Jennifer Grey says she doesn’t recognize her ex-fiancé, Johnny Depp, in the trial video: ‘It makes me sad’
The Dirty Dancing star was engaged to both Depp and Matthew Broderick back in 1988.
Jennifer Grey is talking out about her ex-fiancé, Johnny Depp, in the middle of his defamation trial against his ex-wife, Amber Heard.
The Dirty Dancing actress appeared on The Tamron Hall Show via Skype on Tuesday to discuss her new memoir Out of the Corner, and she was asked about being engaged to both Depp and Matthew Broderick in the same month in 1988.
According to the Entertainment World, when Hall showed the audience a cute photo of Depp and Grey at the time, the actress said she didn’t recognize the Depp in the photo from the Depp she’s seen in videos from his defamation trial, which has been streaming live on Court TV and Law & Crime since April 12.

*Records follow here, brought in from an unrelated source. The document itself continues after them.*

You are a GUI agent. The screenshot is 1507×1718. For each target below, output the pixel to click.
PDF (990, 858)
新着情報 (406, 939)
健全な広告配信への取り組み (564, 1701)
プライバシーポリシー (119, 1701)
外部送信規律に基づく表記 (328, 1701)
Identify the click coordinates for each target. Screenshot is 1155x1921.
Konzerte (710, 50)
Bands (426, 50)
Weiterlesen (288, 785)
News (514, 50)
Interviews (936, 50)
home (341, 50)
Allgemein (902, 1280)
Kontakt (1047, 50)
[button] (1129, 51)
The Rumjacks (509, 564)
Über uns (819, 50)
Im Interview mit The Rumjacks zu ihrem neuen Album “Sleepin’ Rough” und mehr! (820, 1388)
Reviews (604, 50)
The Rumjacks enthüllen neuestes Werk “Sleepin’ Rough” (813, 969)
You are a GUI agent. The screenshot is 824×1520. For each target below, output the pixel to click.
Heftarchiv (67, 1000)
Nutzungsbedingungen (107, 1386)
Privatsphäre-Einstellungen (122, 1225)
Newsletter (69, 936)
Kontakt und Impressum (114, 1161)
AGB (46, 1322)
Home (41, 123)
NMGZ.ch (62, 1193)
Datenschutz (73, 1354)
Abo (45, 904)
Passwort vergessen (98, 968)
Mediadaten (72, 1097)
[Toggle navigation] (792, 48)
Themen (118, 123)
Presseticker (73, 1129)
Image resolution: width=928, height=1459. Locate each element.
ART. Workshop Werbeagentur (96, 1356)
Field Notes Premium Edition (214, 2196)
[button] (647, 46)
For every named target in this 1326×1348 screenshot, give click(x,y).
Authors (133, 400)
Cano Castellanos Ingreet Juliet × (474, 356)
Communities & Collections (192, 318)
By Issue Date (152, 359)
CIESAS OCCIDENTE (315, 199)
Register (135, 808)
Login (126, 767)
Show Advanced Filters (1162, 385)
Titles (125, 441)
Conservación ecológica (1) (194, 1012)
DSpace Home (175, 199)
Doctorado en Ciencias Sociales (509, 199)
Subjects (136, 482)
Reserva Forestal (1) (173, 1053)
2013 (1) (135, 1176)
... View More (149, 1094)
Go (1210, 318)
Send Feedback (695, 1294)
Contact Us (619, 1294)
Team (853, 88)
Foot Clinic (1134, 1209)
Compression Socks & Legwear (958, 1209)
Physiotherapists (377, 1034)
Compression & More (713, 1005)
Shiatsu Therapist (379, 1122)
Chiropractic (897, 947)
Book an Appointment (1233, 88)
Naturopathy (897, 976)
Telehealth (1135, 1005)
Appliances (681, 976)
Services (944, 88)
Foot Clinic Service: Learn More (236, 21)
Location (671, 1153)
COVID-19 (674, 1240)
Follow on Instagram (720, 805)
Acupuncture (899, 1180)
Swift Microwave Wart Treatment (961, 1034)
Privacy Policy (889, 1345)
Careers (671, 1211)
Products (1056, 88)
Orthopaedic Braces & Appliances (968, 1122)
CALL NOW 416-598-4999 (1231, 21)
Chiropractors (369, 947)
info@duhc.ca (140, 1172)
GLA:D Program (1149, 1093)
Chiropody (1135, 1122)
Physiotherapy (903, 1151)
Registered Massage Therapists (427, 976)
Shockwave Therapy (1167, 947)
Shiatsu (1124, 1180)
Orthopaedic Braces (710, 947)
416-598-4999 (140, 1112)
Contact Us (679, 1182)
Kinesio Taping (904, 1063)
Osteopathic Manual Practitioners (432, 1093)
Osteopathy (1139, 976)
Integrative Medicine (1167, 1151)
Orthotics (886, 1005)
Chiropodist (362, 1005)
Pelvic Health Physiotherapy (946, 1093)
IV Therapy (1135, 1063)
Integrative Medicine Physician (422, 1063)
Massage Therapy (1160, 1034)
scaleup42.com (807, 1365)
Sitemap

“I will say that I haven’t watched any of it. I don’t even know how to. I don’t even know how to get Court TV. I don’t even know where it would be. But from clips or things that I’ve come across, I don’t recognize the person. It’s nothing to do with anything that I’ve ever experienced, and it makes me sad. I don’t understand what’s going on, and I just want everyone to be okay.”
Depp is suing Heard for $50 million for an op-ed she wrote in the Washington Post in 2018 about her experiences as a domestic violence survivor. The shocking and intimate details about Depp and Heard’s relationship that have been revealed, including allegations of domestic violence and substance abuse, have gained widespread media attention.
Grey discusses her romance with Depp in her new memoir, which she told Extra she hasn’t spoken to in 30 years. “There was some heat. It was a f—ing bonfire,” she wrote in an excerpt obtained by PEOPLE. “It was literally like, ‘Are you f—ing kidding me? Are you f—ing kidding me?’ I’ve never seen a guy like this.”
As for Broderick, whom Grey-met while filming Ferris Bueller’s Day Off, the actress said she didn’t give him a heads up about the book or his part in it. “I had to write my version of the story. Everyone has a right to tell their story, and all I do is talk about my choices, my part, how it affected me,” she explained. “All I know is, he and every single person that I’ve written about in the book, I loved.”
She continued, “He didn’t do anything to me; I made choices. I wanted to be with him. I wanted to stay. It was really about, ‘Wow, how did I make those choices which put me in the corner?’ And now I can look, and instead of thinking of it as anybody having put me in the corner, every single thing that has happened has formed me.”